You can treat values of type result as data of that data-type. In this case, you construct and match the values, you pass them around, etc.

Note however that, in Mavkit, we also use the result type as a control-flow mechanism. Specifically, in conjunction with the let* binding operator, the result type has a continue/abort meaning.

Within your code, you can go from one use to the other. E.g.,

let xs =
  List.rev_map
    (fun x ->
      (* [result] as control-flow *)
      let open Result_syntax in
      let* .. = .. in
      let* .. = .. in
      return ..)
    ys
in
let successes xs =
  (* [result] as data *)
  List.length (List.rev_filter_ok xs)
in
..

Using result as sometimes data and sometimes control-flow is the main reason to bend the guidelines about which syntax module to open. E.g., if your function returns (_, _) result Lwt.t but the result is data returned by the function rather than control-flow used within the function, then you should open Lwt_syntax (rather then Lwt_result_syntax).

As a significant aside, note that in OCaml you can also use exceptions for control-flow (with raise and try-with and match-with-exception) and as data (the type exn is an extensible variant data-type).

(** [iter_no_raise f xs] applies [f] to all the elements of [xs]. If [f] raises
    an exception, the iteration continues and [f] is still applies to other
    elements. The function returns pairs of the exceptions raised by [f] along
    the elements of [xs] that triggered these exceptions. *)
let iter_no_raise f xs =
  List.fold_left
    (fun excs x ->
      match f x with
      | exception exc -> exc :: excs
      | () -> excs)
    []
    xs

You can find uses of exception as data within the error monad itself. First, the generic failure functions (error_with, error_with_exn, failwith, and fail_with_exn) are just wrapper around an error which carries an exception (as data).

Second, Lwtreslib provides helpers to catch exceptions. E.g., Result.catch : (unit -> 'a) -> ('a, exn) result calls a function and wraps any raised exception inside an Error constructor.

In depth discussion: pros and cons of result compared to other error management techniques

In Mavkit, we use result and the specialised tzresult.
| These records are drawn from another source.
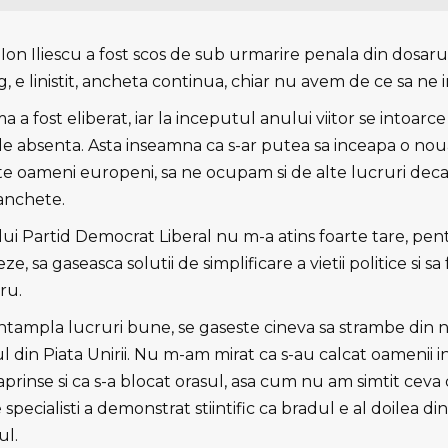
Ion Iliescu a fost scos de sub urmarire penala din dosaru
 e linistit, ancheta continua, chiar nu avem de ce sa ne 
 a fost eliberat, iar la inceputul anului viitor se intoarce
 de absenta. Asta inseamna ca s-ar putea sa inceapa o nou
te oameni europeni, sa ne ocupam si de alte lucruri deca
 anchete.
ului Partid Democrat Liberal nu m-a atins foarte tare, pe
e, sa gaseasca solutii de simplificare a vietii politice si sa
ru.
intampla lucruri bune, se gaseste cineva sa strambe din n
 din Piata Unirii. Nu m-am mirat ca s-au calcat oamenii in
aprinse si ca s-a blocat orasul, asa cum nu am simtit cev
 specialisti a demonstrat stiintific ca bradul e al doilea d
ul.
For this reason, this tutorial is focused on result/tzresult. However, there are other techniques for handling errors. This section compares them briefly.

In general you should use result and tzresult but in some specific cases you can deviate from that. The comparisons below may help you decide.

Exceptions

In exception-based error handling, you raise an exception (via raise) when an error occurs and you catch it (via try-with) to recover. Exceptions are fast because the OCaml compiler and runtime provide the necessary mechanisms directly.

Whether a function can raise an exception or not cannot be determined by its type. This means that it is easy to forget to recover from an exception. An external library may change the set of exceptions that a function raises and you need to update calls to this function, but the type-checker cannot warn you about it. This places a heavy burden on the developer who is responsible for checking the documentation of all the functions they call.

Exception-raising functions should be documented as such using the @raise documentation keyword.

Pros: performance is good, used widely in the larger ecosystem.
Cons: you cannot rely on the type-checker to help you at all, you depend on the quality of the documentation of your external and internal dependencies.

Note that within the protocol, you should not use exceptions at all.

tzresult

With tzresult, errors are carried by the Error constructor of a result. In this way an 'a tzresult represents the result of a computation that normally returns an 'a but may fail.

Because the type of errors is an abstract wrapper (trace) around an extensible variant (error), you can only recover from these errors in a generic way.

Pros: the type of a function indicates if it can fail or not, you cannot forget to check for success/failure.
Cons: you cannot check which error was raised, registration is heavy and complicated.

result

With result, errors are carried by the Error constructor. Each function defines its own type of errors.

Pros: the type of a function indicates if and how it can fail, you cannot forget to check for success/failure, you can check the payload of failures.
Cons: different errors from different functions cannot be used together (need conversions), and* is unusable.

option

With option, errors are represented by the None constructor. Errors are completely void of payload.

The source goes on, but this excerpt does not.